Entries taken from a collection:
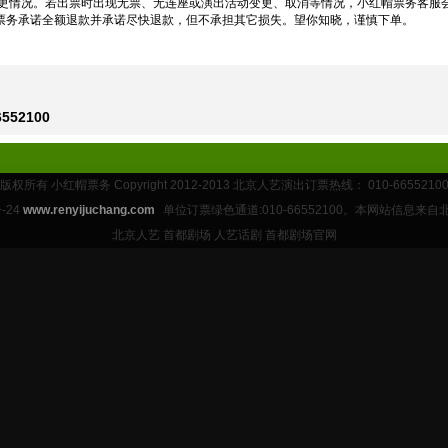
情况。若出票时出现无票、无连座或演出活动变更、取消等情况，小红帽票务客服
票务承诺全额退款并承诺尽快退款，但不承担其它损失。望你知晓，谨慎下单。
52100
版权所有 小红帽票务 Copyright 2012-2013 北京人艺演出订票热线： 010-6655210
-24
www.renyijuchang.com
单位订票绿色通道:010-66552100。本网站信息来
北京人艺 首都剧场 人艺话剧 首都剧场官网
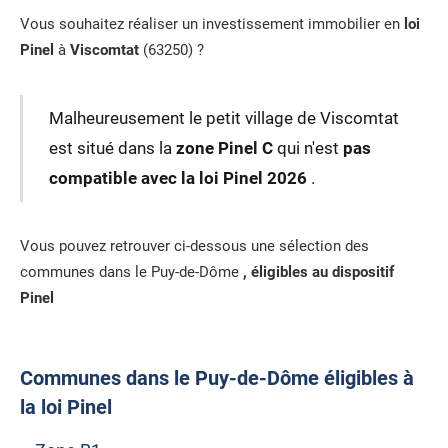
Vous souhaitez réaliser un investissement immobilier en
loi
Pinel
à
Viscomtat
(63250) ?
Malheureusement le petit village de Viscomtat
est situé dans la
zone Pinel C
qui n'est
pas
compatible avec la loi Pinel 2026
.
Vous pouvez retrouver ci-dessous une sélection des
communes dans le Puy-de-Dôme
, éligibles au dispositif
Pinel
Communes dans le Puy-de-Dôme éligibles à
la loi Pinel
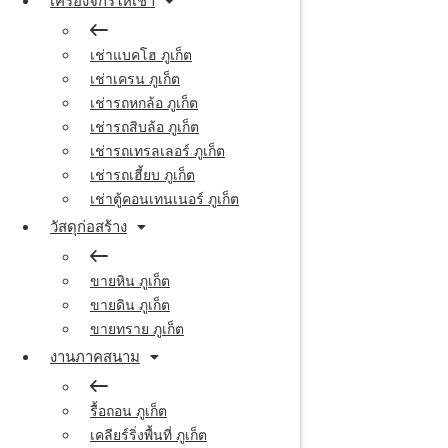
เครื่องจักรให้เช่า
เช่าแบคโฮ ภูเก็ต
เช่าเครน ภูเก็ต
เช่ารถหกล้อ ภูเก็ต
เช่ารถสิบล้อ ภูเก็ต
เช่ารถเทรลเลอร์ ภูเก็ต
เช่ารถเฮี้ยบ ภูเก็ต
เช่าตู้คอนเทนเนอร์ ภูเก็ต
วัสดุก่อสร้าง
ขายหิน ภูเก็ต
ขายดิน ภูเก็ต
ขายทราย ภูเก็ต
งานภาคสนาม
รื้อถอน ภูเก็ต
เคลียร์ริ่งพื้นที่ ภูเก็ต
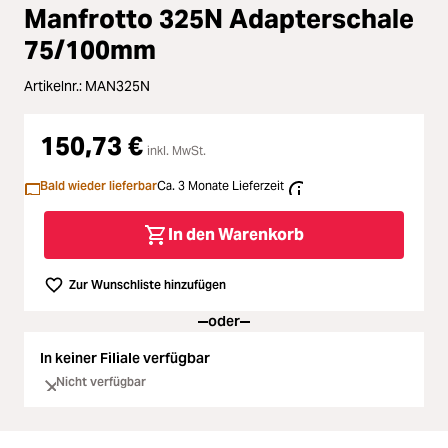
Loading...
Zubehör
Manfrotto 325N Adapterschale
75/100mm
Loading...
Licht & Studio
Artikelnr.:
MAN325N
Loading...
Bildbearbeitung
150,73 €
inkl. MwSt.
Loading...
Ferngläser
Bald wieder lieferbar
Ca. 3 Monate Lieferzeit
Loading...
Second Hand
In den Warenkorb
Loading...
SALE
Zur Wunschliste hinzufügen
oder
In keiner Filiale verfügbar
Nicht verfügbar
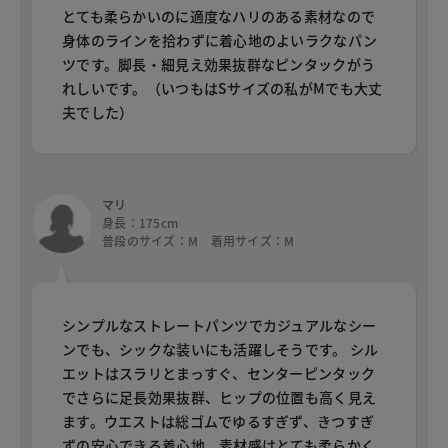
とても柔らかいのに適度なハリのある素材なので
身体のラインを拾わずに着心地のよいラクなパン
ツです。脚長・細見え効果抜群なピンタックがう
れしいです。（いつもはSサイズの私がMでも大丈
夫でした）
マリ
身長：175cm
普段のサイズ：M 着用サイズ：M
シンプルなストレートパンツでカジュアルなシー
ンでも、シックな装いにも活躍しそうです。 シル
エットはスラリとまっすぐ、センターピンタック
でさらに足長効果抜群、ヒップの位置も高く見え
ます。ウエストは総ゴムでゆるすぎず、きつすぎ
ずの安心できる着心地。素材感はとても柔らかく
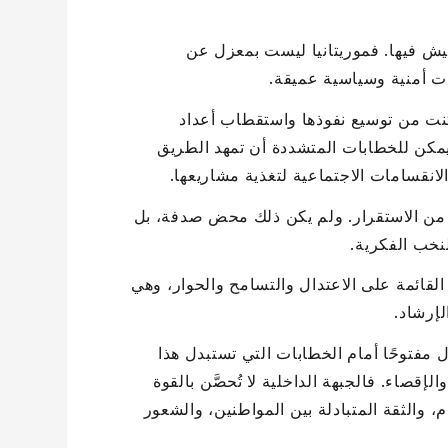
 نعيش فيها. فموريتانيا ليست بمعزل عن
ت أمنية وسياسية عميقة.
ت من توسيع نفوذها واستقطاب أعداد
مكن للخطابات المتشددة أن تمهد الطريق
انقسامات الاجتماعية لتغذية مشاريعها.
 من الاستقرار. ولم يكن ذلك محض صدفة، بل
نخب الفكرية.
 القائمة على الاعتدال والتسامح والحوار، وهي
إرشاد.
 مفتوحًا أمام الخطابات التي تستبدل هذا
قصاء. فالجبهة الداخلية لا تُحصَّن بالقوة
، والثقة المتبادلة بين المواطنين، والشعور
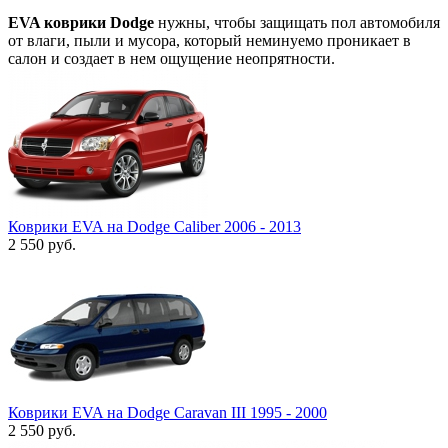
EVA коврики Dodge
нужны, чтобы защищать пол автомобиля
от влаги, пыли и мусора, который неминуемо проникает в
салон и создает в нем ощущение неопрятности.
Коврики EVA на Dodge Caliber 2006 - 2013
2 550
руб.
Коврики EVA на Dodge Caravan III 1995 - 2000
2 550
руб.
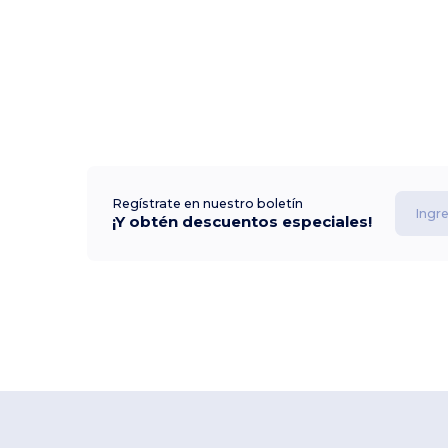
Regístrate en nuestro boletín
¡Y obtén descuentos especiales!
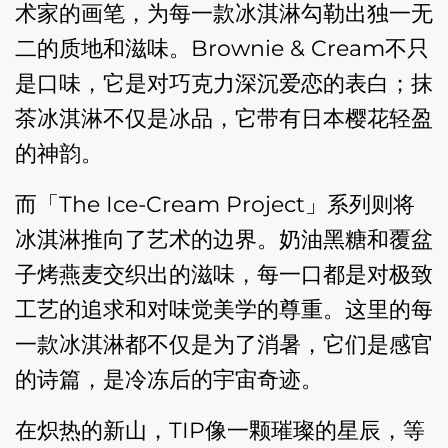
术家的画笔，为每一款冰淇淋勾勒出独一无
二的质地和滋味。Brownie & Cream不只
是口味，它是对巧克力深沉爱恋的表白；抹
茶冰淇淋不仅是冰品，它带有日本樱花轻盈
的神韵。
而「The Ice-Cream Project」系列则将
冰淇淋推向了艺术的边界。奶油黑糖和覆盆
子烤燕麦交织出的滋味，每一口都是对极致
工艺的追求和对味觉美学的尊重。这里的每
一款冰淇淋都不仅是为了消暑，它们是感官
的诗篇，是冷冻后的宇宙奇迹。
在炽热的新山，TIP像一颗璀璨的星辰，等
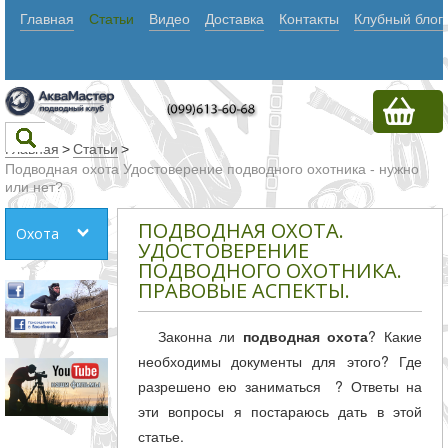
Главная
Статьи
Видео
Доставка
Контакты
Клубный блог
Главная
>
Статьи
>
Подводная охота Удостоверение подводного охотника - нужно
или нет?
Текст
ПОДВОДНАЯ ОХОТА.
Охота
УДОСТОВЕРЕНИЕ
ПОДВОДНОГО ОХОТНИКА.
Искать
ПРАВОВЫЕ АСПЕКТЫ.
Любое из
слов
Законна ли
подводная охота
? Какие
необходимы документы для этого? Где
Все
разрешено ею заниматься ? Ответы на
слова
эти вопросы я постараюсь дать в этой
Точное
статье.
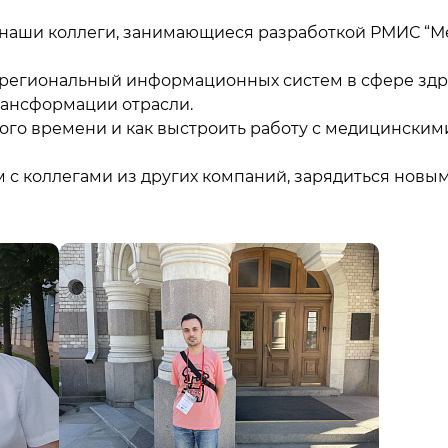
наши коллеги, занимающиеся разработкой РМИС “Ме
 региональный информационных систем в сфере зд
рансформации отрасли.
ого времени и как выстроить работу с медицинским
 с коллегами из других компаний, зарядиться новым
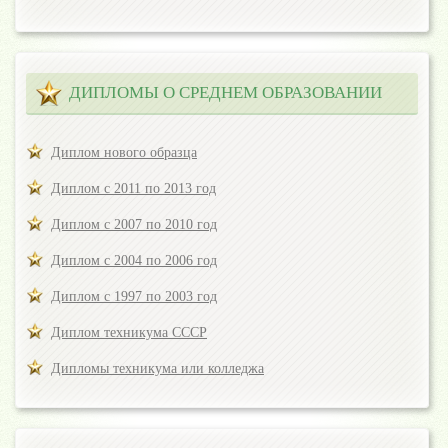
ДИПЛОМЫ О СРЕДНЕМ ОБРАЗОВАНИИ
Диплом нового образца
Диплом с 2011 по 2013 год
Диплом с 2007 по 2010 год
Диплом с 2004 по 2006 год
Диплом с 1997 по 2003 год
Диплом техникума СССР
Дипломы техникума или колледжа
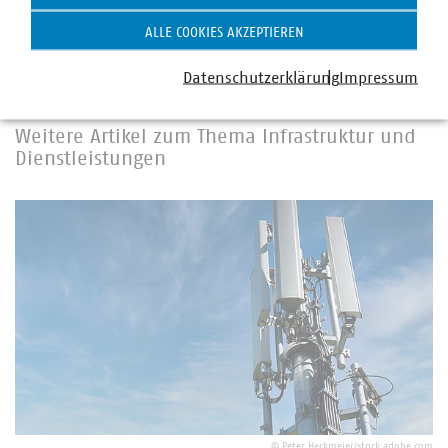
Nachhaltigkeit
Taxonomie
Umwelt
ALLE COOKIES AKZEPTIEREN
Datenschutzerklärung
Impressum
Weitere Artikel zum Thema Infrastruktur und
Dienstleistungen
©
Peter Heckmeier/stock.adobe.com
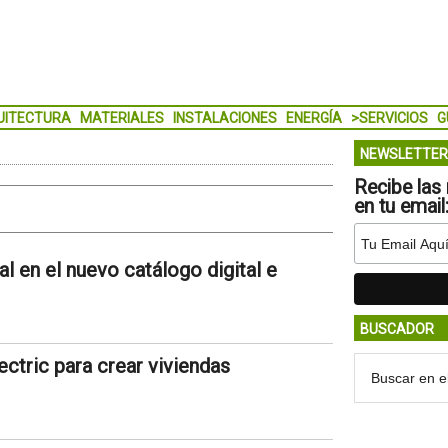
UITECTURA
MATERIALES
INSTALACIONES
ENERGÍA
>SERVICIOS
G
NEWSLETTER
Recibe las 
en tu email
l en el nuevo catálogo digital e
BUSCADOR
ctric para crear viviendas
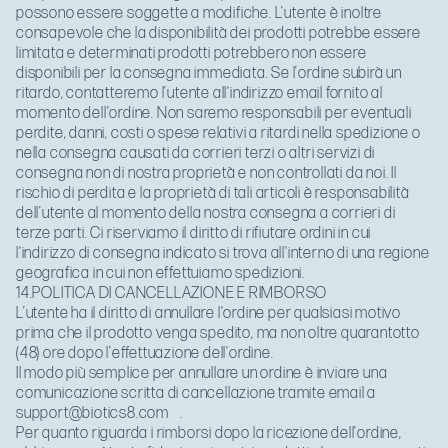
possono essere soggette a modifiche. L’utente è inoltre
consapevole che la disponibilità dei prodotti potrebbe essere
limitata e determinati prodotti potrebbero non essere
disponibili per la consegna immediata. Se l’ordine subirà un
ritardo, contatteremo l’utente all'indirizzo email fornito al
momento dell'ordine. Non saremo responsabili per eventuali
perdite, danni, costi o spese relativi a ritardi nella spedizione o
nella consegna causati da corrieri terzi o altri servizi di
consegna non di nostra proprietà e non controllati da noi. Il
rischio di perdita e la proprietà di tali articoli è responsabilità
dell’utente al momento della nostra consegna a corrieri di
terze parti. Ci riserviamo il diritto di rifiutare ordini in cui
l'indirizzo di consegna indicato si trova all'interno di una regione
geografica in cui non effettuiamo spedizioni.
14.POLITICA DI CANCELLAZIONE E RIMBORSO
L’utente ha il diritto di annullare l'ordine per qualsiasi motivo
prima che il prodotto venga spedito, ma non oltre quarantotto
(48) ore dopo l’effettuazione dell'ordine.
Il modo più semplice per annullare un ordine è inviare una
comunicazione scritta di cancellazione tramite email a
support@biotics8.com
.
Per quanto riguarda i rimborsi dopo la ricezione dell’ordine,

_Problem to solve_
Repeat only the lines between the top of the entries above and the line containing "Communes dans le Puy-de-Dôme éligibles à", both ends included, without the pictures.

_Written answer_
情况。若出票时出现无票、无连座或演出活动变更、取消等情况，小红帽票务客服
票务承诺全额退款并承诺尽快退款，但不承担其它损失。望你知晓，谨慎下单。
52100
版权所有 小红帽票务 Copyright 2012-2013 北京人艺演出订票热线： 010-6655210
-24
www.renyijuchang.com
单位订票绿色通道:010-66552100。本网站信息来
北京人艺 首都剧场 人艺话剧 首都剧场官网
Vous souhaitez réaliser un investissement immobilier en
loi
Pinel
à
Viscomtat
(63250) ?
Malheureusement le petit village de Viscomtat
est situé dans la
zone Pinel C
qui n'est
pas
compatible avec la loi Pinel 2026
.
Vous pouvez retrouver ci-dessous une sélection des
communes dans le Puy-de-Dôme
, éligibles au dispositif
Pinel
Communes dans le Puy-de-Dôme éligibles à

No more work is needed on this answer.